|Potato varieties courtesy OccupyMonsanto60.org|
After the failure to get food labelling laws changed in California, agribusiness giants like Monsanto and Bayer have been facing some significant push-back in other parts of the world.
Anthony Gucciardi, reporting at Natural Society, writes about Poland:
Following the anti-Monsanto activism launched by nations like France and Hungary, Poland has announced that it will launch a complete ban on growing Monsanto’s genetically modified strain MON810. The announcement, made by Agriculture Minister Marek Sawicki, sets yet another international standard against Monsanto’s genetically modified creations. In addition to being linked to a plethora health ailments, Sawicki says that the pollen originating from this GM strain may actually be devastating the already dwindling bee population.
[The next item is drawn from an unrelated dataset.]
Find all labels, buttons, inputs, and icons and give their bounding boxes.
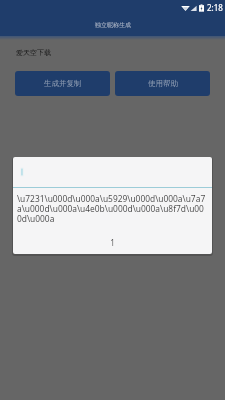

Similar opposition to Monsanto occurred on March 9th, when 7 European countries blocked a proposal by the Danish EU presidency which would permit the cultivation of genetically modified plants on the entire continent. It was France, who in February, lead the charge against GMOs by asking the European Commission to suspend authorization to Monsanto’s genetically modified corn. What’s more, the country settled a landmark case in favor of the people over Monsanto, finding the biotech giant guilty of chemical poisoning.OccupyMonsanto360.org is reporting a similar action by the Peruvian government:
In a massive blow to multinational agribiz corporations such as Monsanto, Bayer, and Dow, Peru has officially passed a law banning genetically modified ingredients anywhere within the country for a full decade before coming up for another review. Peru’s Plenary Session of the Congress made the decision 3 years after the decree was written despite previous governmental pushes for GM legalization due largely to the pressure from farmers that together form the Parque de la Papa in Cusco, a farming community of 6,000 people that represent six communities. They worry the introduction of genetically modified organisms (GMOs) will compromise the native species of Peru, such as the giant white corn, purple corn and, of course, the famous species of Peruvian potatoes. Anibal Huerta, President of Peru’s Agrarian Commission, said the ban was needed to prevent the ”danger that can arise from the use of biotechnology.”